Main Agenda: Soroti Program MBG, Aliansi Mahasiswa Untika Demo di DPRD Banggai
Soroti Program MBG, Aliansi Mahasiswa Untika Demo di DPRD Banggai Main Agenda - Aliansi Mahasiswa Untika, bagian dari Badan Eksekutif Mahasiswa (BEM)
Soroti Program MBG, Aliansi Mahasiswa Untika Demo di DPRD Banggai
Main Agenda – Aliansi Mahasiswa Untika, bagian dari Badan Eksekutif Mahasiswa (BEM) Universitas Tompotika (Untika) Luwuk, melakukan aksi demonstrasi di Kompleks DPRD Banggai, Sulawesi Tengah, Jumat (19/6/2026). Aksi ini terpusat pada main agenda mengkritik kebijakan dan program pemerintah daerah, terutama MBG (Makan Bergizi Gratis), yang dinilai tidak efektif dalam meningkatkan kesejahteraan masyarakat. Ratusan peserta aksi bergerak dari kampus, melalui Tugu Adipura, hingga tiba di lokasi yang menjadi pusat perhatian.
Main agenda dari demonstrasi ini adalah menyoroti penyimpangan anggaran, transparansi, dan akuntabilitas dalam penerapan kebijakan daerah. Para peserta menyampaikan tuntutan yang berfokus pada kinerja MBG, program Kopdes Merah Putih, serta kegiatan tambang Mumpe yang dianggap merusak lingkungan. Mereka juga meminta DPRD Banggai untuk lebih aktif dalam mengawal isu-isu yang menyangkut kebutuhan masyarakat.
Isu-Isu yang Disampaikan dalam Demo
Dalam aksinya, mahasiswa menyoroti kebijakan MBG yang mereka anggap tidak tepat sasaran. Menurut mereka, program ini belum memberikan manfaat maksimal kepada masyarakat luas, terutama di daerah pedesaan. Selain itu, para peserta juga mengkritik program Kopdes Merah Putih yang dianggap tidak berkelanjutan serta kontribusi Tambang Mumpe terhadap kenaikan harga bahan bakar dan kerusakan lingkungan.
Mahasiswa menyatakan bahwa transparansi anggaran daerah, khususnya APBD Banggai 2026, adalah salah satu fokus utama main agenda mereka. Mereka menilai pemerintah daerah perlu memberikan penjelasan jelas terkait alokasi dana dan efisiensi penggunaannya. Dalam pertemuan dengan aparat kepolisian, mereka menyampaikan harapan agar dialog terus berjalan dan pihak berwenang proaktif dalam merespons kebutuhan masyarakat.
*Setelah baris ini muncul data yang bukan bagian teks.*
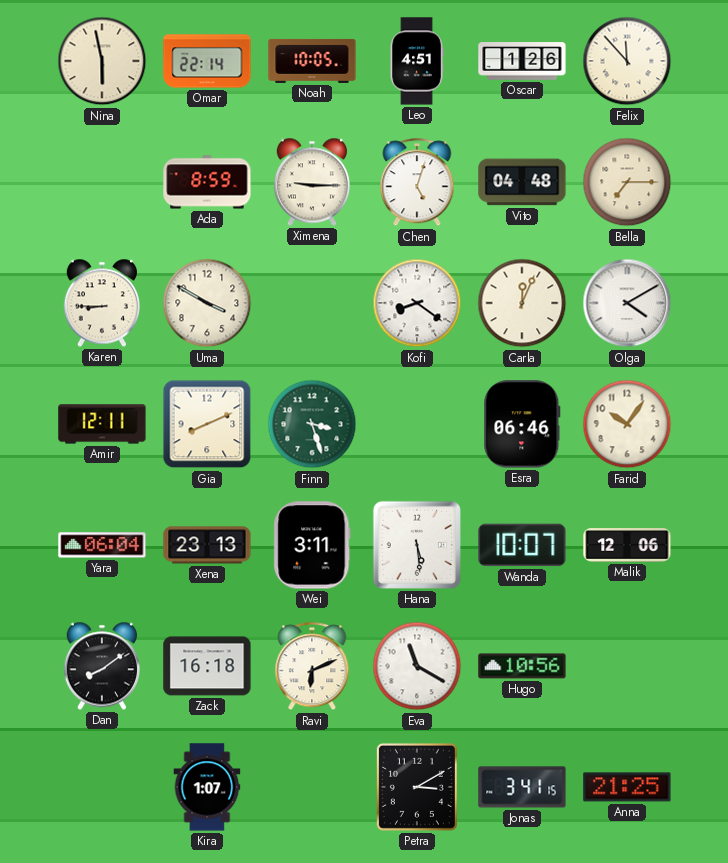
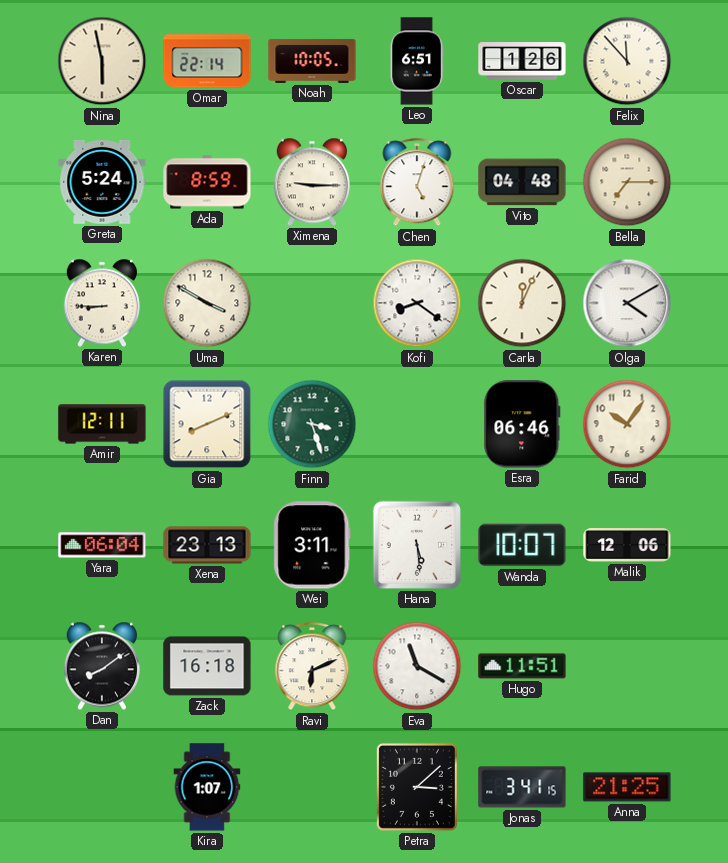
Leo: 4:51 -> 6:51
Greta: none -> 5:24
Hugo: 10:56 -> 11:51
Petra: 3:10 -> 3:08
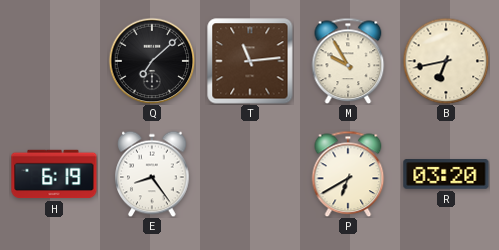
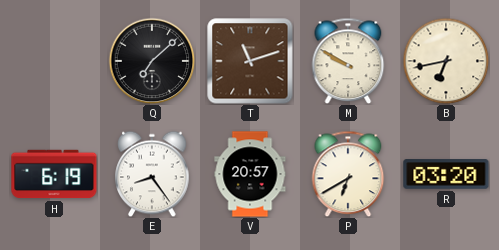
T: 11:14 -> 11:12
M: 9:55 -> 9:50
V: none -> 20:57
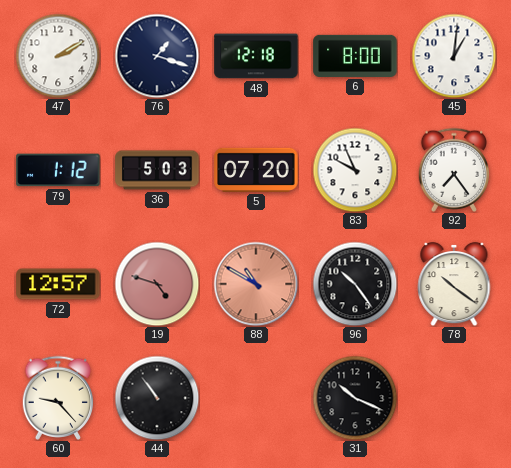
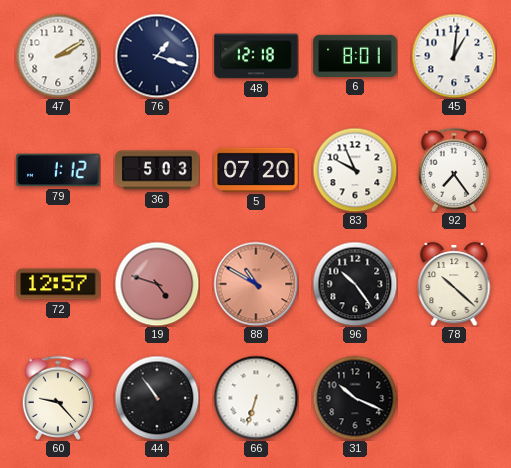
6: 8:00 -> 8:01
78: 10:21 -> 10:22
66: none -> 6:33
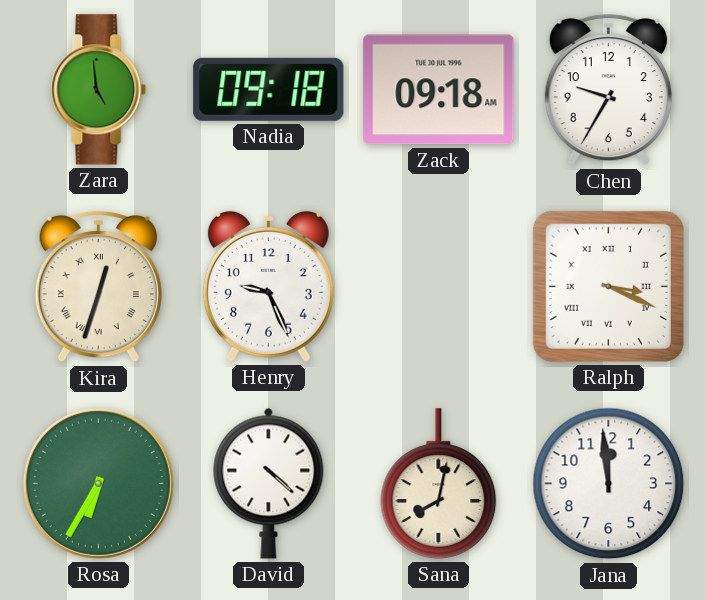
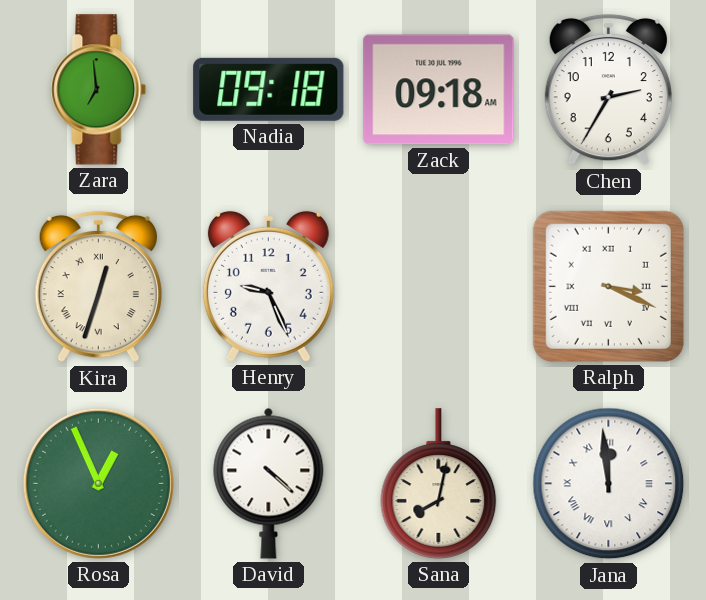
Zara: 4:59 -> 6:59
Chen: 9:35 -> 2:35
Rosa: 6:35 -> 12:56
Jana numerals: Arabic -> Roman
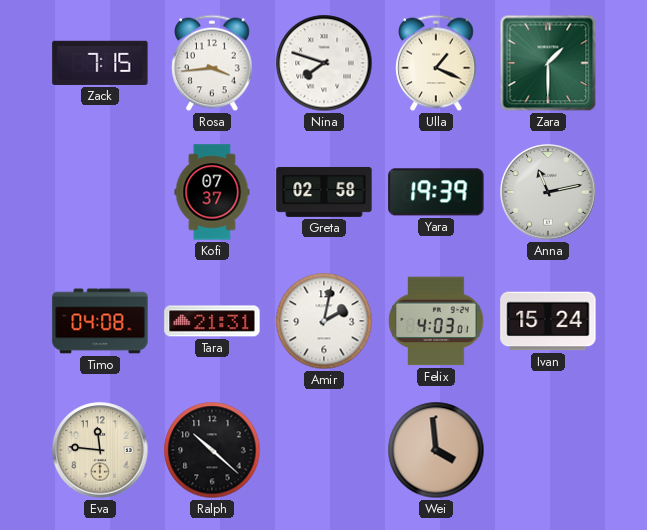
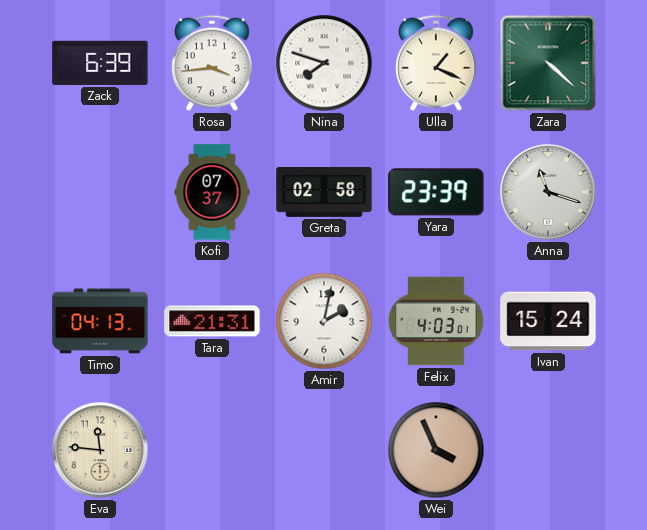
Zack: 7:15 -> 6:39
Zara: 1:30 -> 4:22
Yara: 19:39 -> 23:39
Anna: 11:13 -> 11:18
Timo: 04:08 -> 04:13
Ralph: 10:22 -> none
Wei: 3:59 -> 3:56
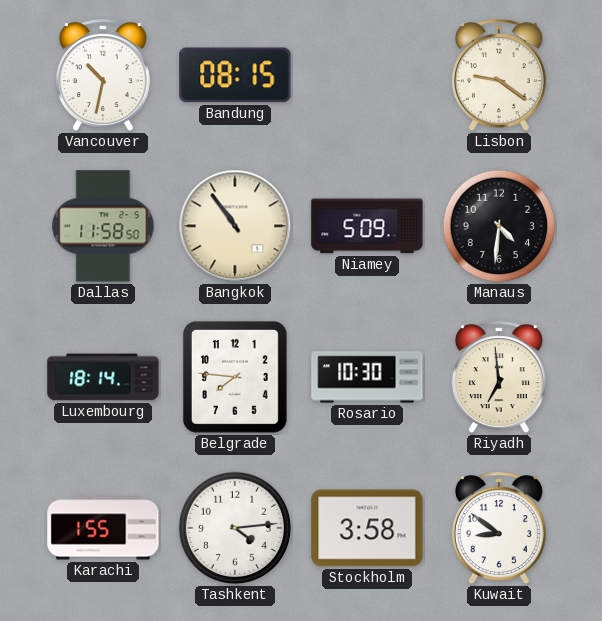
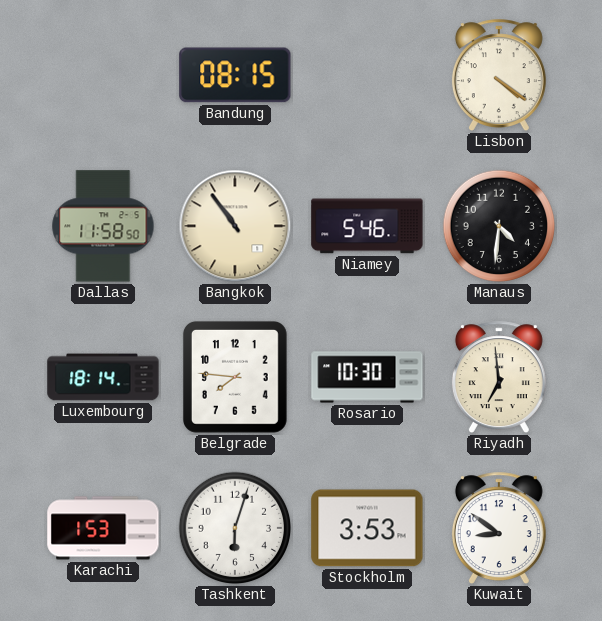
Vancouver: 10:32 -> none
Lisbon: 9:21 -> 4:21
Niamey: 5:09 -> 5:46
Karachi: 1:55 -> 1:53
Tashkent: 4:14 -> 6:03
Stockholm: 3:58 -> 3:53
“Main agenda kami adalah menyampaikan kepedulian terhadap kebijakan yang dinilai tidak mengakar dengan kebutuhan warga. Kami percaya bahwa dialog antara mahasiswa dan pihak pemerintah akan membuka ruang untuk solusi yang lebih inklusif,” ungkap perwakilan Aliansi Mahasiswa Untika, saat aksi berlangsung.
Dialog dengan DPRD Banggai
Pertemuan antara mahasiswa dan DPRD Banggai berlangsung dengan suasana yang tenang dan konstruktif. Para peserta aksi membawa berbagai point yang menjadi sorotan, termasuk keluhan terkait kebijakan MBG. Dalam diskusi, dewan menyatakan komitmennya untuk mengambil langkah nyata dalam meninjau program tersebut.
Dewan juga menjanjikan untuk memberikan waktu yang cukup bagi mahasiswa dalam menyampaikan aspirasi mereka. “Kami akan mengupayakan tindak lanjut terhadap main agenda yang diusulkan, termasuk evaluasi MBG dan program lainnya,” kata salah satu anggota DPRD Banggai. Aksi berakhir pada pukul 15.45 Wita tanpa ada gangguan, menunjukkan koordinasi yang baik antara peserta dan aparat keamanan.
Kehadiran mahasiswa dalam aksi ini menunjukkan perhatian mereka terhadap isu-isu lokal dan nasional. Mereka berharap main agenda mereka bisa menjadi bahan pertimbangan untuk perbaikan kebijakan di masa depan. Dengan dialog yang terbuka, Aliansi Mahasiswa Untika berupaya menjaga keterlibatan masyarakat dalam pengambilan keputusan pemerintahan.